With pictures left out, output exactly the lines from the line holding "široko a pri nákupe nad 1 euro stačí, aby mal" through the end of the data, both included.

[Stored items]
====
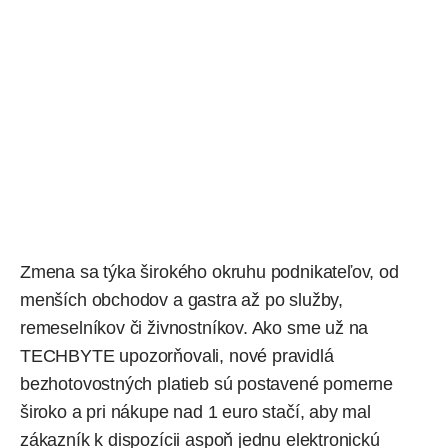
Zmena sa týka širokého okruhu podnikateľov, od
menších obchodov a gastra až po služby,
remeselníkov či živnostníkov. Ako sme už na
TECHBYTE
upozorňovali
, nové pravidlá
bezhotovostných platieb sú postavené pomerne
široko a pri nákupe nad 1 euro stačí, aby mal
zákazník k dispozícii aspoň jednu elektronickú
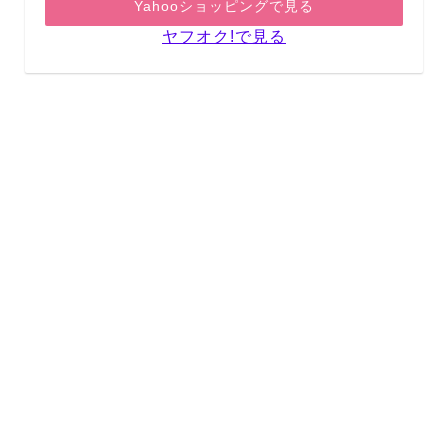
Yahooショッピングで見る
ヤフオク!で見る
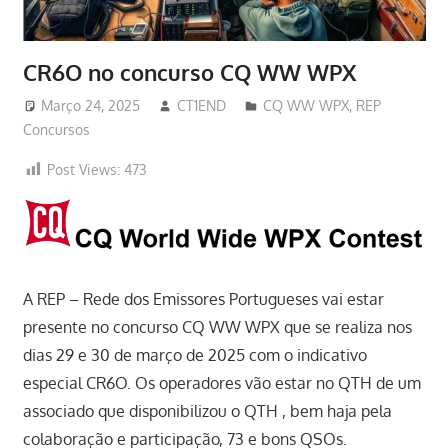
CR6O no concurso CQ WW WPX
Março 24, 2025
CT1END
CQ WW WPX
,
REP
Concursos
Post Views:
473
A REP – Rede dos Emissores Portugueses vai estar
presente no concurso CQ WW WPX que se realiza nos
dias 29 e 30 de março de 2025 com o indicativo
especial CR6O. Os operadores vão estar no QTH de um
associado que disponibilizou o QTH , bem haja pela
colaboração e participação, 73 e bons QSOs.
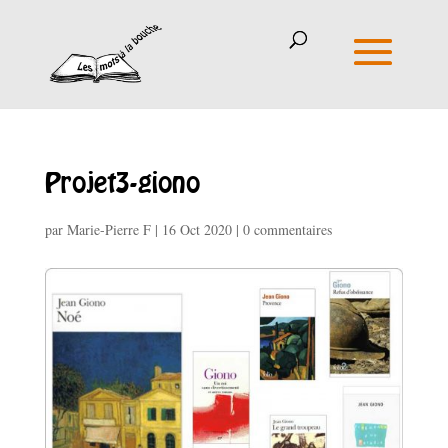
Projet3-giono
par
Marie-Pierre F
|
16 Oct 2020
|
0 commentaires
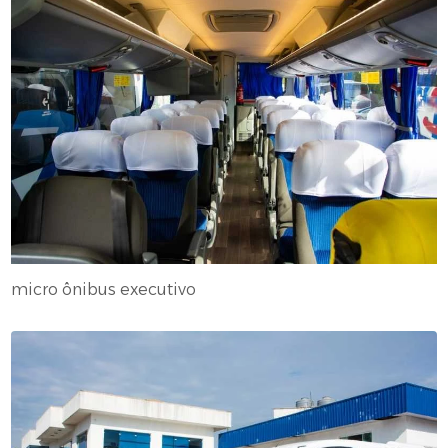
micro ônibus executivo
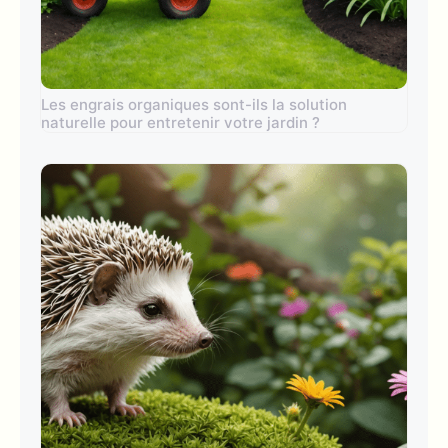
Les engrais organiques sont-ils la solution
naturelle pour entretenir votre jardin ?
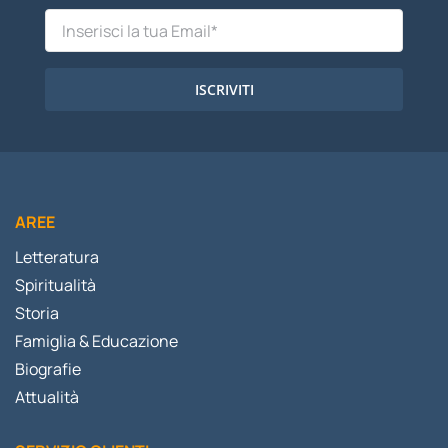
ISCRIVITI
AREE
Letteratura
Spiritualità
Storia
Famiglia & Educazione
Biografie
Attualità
====
- [Answer]:
široko a pri nákupe nad 1 euro stačí, aby mal
zákazník k dispozícii aspoň jednu elektronickú
Yahooショッピングで見る
ヤフオク!で見る
CR6O no concurso CQ WW WPX
Março 24, 2025
CT1END
CQ WW WPX
,
REP
Concursos
Post Views:
473
A REP – Rede dos Emissores Portugueses vai estar
presente no concurso CQ WW WPX que se realiza nos
dias 29 e 30 de março de 2025 com o indicativo
especial CR6O. Os operadores vão estar no QTH de um
associado que disponibilizou o QTH , bem haja pela
colaboração e participação, 73 e bons QSOs.
Projet3-giono
par
Marie-Pierre F
|
16 Oct 2020
|
0 commentaires
micro ônibus executivo
Les engrais organiques sont-ils la solution
naturelle pour entretenir votre jardin ?
ISCRIVITI
AREE
Letteratura
Spiritualità
Storia
Famiglia & Educazione
Biografie
Attualità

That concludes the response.